> [Exercise requirements]: The listing is to be returned word for word, without its images.

=== Section Start ===

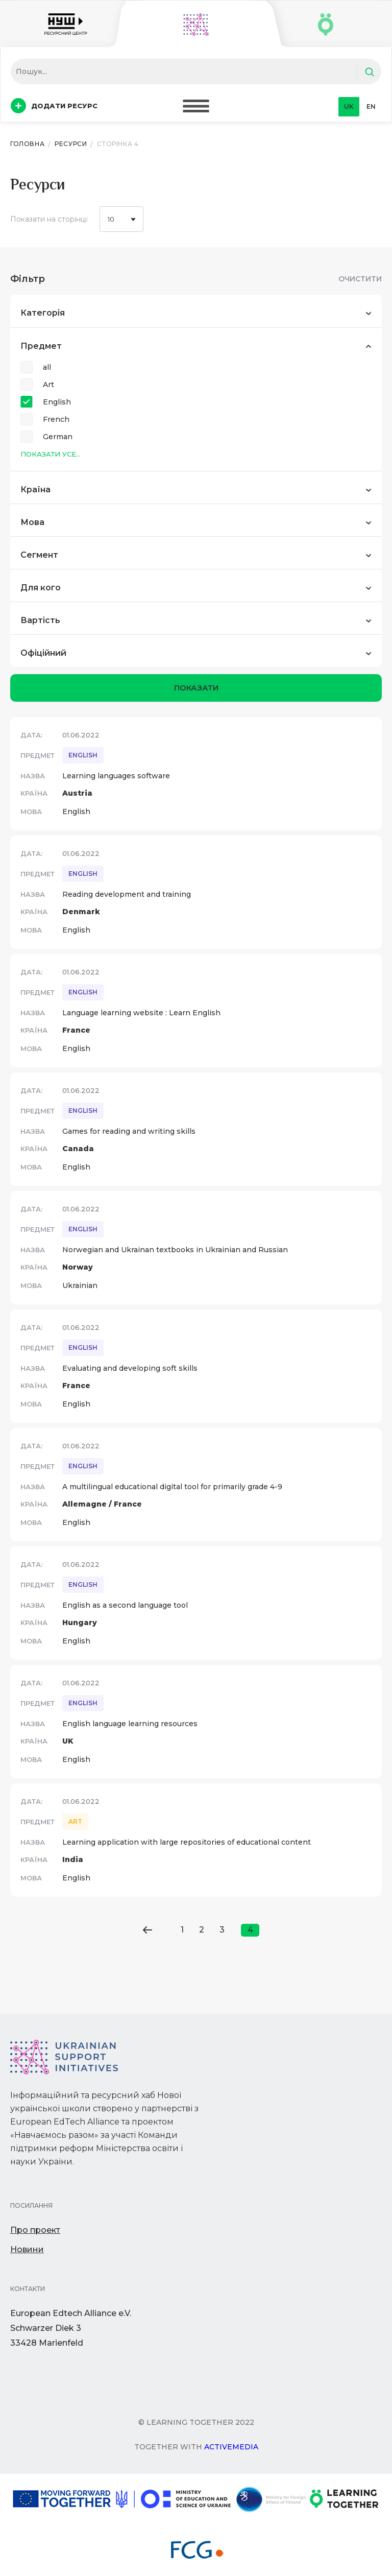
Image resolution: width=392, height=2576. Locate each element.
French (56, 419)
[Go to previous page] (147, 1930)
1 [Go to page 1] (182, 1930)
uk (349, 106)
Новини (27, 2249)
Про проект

=== Section End ===

> [Answer section]:
Image resolution: width=392, height=2576. Locate each element.
French (56, 419)
[Go to previous page] (147, 1930)
1 [Go to page 1] (182, 1930)
uk (349, 106)
Новини (27, 2249)
Про проект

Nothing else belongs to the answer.